Work instruction:
If a line in the data below contains "Number", copy it.

Exercise data START

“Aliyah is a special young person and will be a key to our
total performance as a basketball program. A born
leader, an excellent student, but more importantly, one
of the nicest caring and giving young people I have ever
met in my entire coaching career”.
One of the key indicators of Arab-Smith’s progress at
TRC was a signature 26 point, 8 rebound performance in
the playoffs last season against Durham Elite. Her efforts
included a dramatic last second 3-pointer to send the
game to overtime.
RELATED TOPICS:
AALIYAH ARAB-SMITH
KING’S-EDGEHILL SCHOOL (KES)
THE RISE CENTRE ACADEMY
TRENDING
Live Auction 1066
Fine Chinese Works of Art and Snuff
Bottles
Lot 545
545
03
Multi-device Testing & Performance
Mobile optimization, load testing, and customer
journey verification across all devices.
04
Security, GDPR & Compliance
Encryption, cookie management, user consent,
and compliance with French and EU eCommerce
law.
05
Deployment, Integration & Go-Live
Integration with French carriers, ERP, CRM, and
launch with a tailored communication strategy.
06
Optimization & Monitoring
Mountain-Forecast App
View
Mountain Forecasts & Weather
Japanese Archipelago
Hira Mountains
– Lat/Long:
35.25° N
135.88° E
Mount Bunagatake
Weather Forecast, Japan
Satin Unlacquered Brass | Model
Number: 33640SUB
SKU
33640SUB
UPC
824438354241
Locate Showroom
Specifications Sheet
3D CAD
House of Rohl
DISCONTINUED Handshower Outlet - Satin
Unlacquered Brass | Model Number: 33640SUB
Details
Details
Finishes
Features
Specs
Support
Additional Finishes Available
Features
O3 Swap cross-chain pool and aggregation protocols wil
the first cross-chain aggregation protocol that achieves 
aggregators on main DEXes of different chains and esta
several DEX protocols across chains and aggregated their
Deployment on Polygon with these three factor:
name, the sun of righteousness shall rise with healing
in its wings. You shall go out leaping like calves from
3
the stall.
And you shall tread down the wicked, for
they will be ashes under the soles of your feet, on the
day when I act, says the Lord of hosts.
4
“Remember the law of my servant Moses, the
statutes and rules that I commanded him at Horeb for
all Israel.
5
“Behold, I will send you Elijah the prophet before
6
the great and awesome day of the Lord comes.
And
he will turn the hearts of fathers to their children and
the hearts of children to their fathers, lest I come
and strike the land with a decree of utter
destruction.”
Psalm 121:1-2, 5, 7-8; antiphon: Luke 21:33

Exercise data END

Response:
Number: 33640SUB
Unlacquered Brass | Model Number: 33640SUB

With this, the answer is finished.